Forum Moderators: phranque

Message Too Old, No Replies

Characters and spaces being oddly escaped in urls?

Drupal 7 running in subdirectory.

         

velcrobots

4:12 am on Oct 2, 2011 (gmt 0)

10+ Year Member



I have Drupal 7 running in a subdirectory of my domain (the folder is called "drupal.").

[ainonline.com...]

This morning I took the new Drupal site live, and put an htaccess folder in the root to redirect to the subfolder. I also have an htaccess in the Drupal root to hide the "drupal."
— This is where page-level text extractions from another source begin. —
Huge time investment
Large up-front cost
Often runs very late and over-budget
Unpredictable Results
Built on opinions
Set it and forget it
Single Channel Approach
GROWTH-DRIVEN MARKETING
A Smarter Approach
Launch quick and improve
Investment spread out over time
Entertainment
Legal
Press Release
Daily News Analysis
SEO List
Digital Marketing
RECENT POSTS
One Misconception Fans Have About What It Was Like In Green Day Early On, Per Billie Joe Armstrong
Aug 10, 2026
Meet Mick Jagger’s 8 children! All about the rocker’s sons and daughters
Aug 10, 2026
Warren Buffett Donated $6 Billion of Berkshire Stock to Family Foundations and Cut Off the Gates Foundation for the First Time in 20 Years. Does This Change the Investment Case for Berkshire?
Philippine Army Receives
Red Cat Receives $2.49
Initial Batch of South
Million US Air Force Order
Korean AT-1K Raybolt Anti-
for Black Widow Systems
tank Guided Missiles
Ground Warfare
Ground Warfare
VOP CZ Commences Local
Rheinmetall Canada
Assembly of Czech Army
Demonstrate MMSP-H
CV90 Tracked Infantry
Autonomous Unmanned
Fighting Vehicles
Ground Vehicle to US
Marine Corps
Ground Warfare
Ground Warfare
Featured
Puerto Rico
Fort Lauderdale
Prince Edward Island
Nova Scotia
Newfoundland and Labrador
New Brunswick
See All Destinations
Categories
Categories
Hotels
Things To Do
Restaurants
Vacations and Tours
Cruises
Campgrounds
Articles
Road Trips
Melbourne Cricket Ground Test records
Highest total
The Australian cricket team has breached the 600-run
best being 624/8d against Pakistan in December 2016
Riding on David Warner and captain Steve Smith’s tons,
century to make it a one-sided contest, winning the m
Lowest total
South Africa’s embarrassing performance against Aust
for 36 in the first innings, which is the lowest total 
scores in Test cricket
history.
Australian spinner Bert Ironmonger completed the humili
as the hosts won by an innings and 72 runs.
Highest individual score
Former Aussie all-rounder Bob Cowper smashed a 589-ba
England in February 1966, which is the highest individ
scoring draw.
Since then, any characters like apostrophes or spaces are being escaped, but sort of weird. You can test this by using the search box in my header with more than one word or quotes, or by clicking on a link that has a special character, like an apostrophe.

Here is my root htaccess:

Options -Indexes
Options +FollowSymLinks
RewriteEngine on


# stuff to let through (ignore)
RewriteCond %{REQUEST_URI} "/openx/" [OR]
RewriteCond %{REQUEST_URI} "/typo3/" [OR]
RewriteCond %{REQUEST_URI} "/oa/"
RewriteRule (.*) $1 [L]


# Redirect all user to without WWW
RewriteCond %{HTTP_HOST} ^www\.(.+)$ [NC]
RewriteRule ^ http://%1%{REQUEST_URI} [L,R=301]

# Serve Drupal from sub directory in web root
RewriteRule ^$ drupal/index.php [L]
RewriteCond %{DOCUMENT_ROOT}/drupal%{REQUEST_URI} -f
RewriteRule .* drupal/$0 [L]
RewriteCond %{REQUEST_FILENAME} !-f
RewriteCond %{REQUEST_FILENAME} !-d
RewriteRule .* drupal/index.php?q=$0 [QSA]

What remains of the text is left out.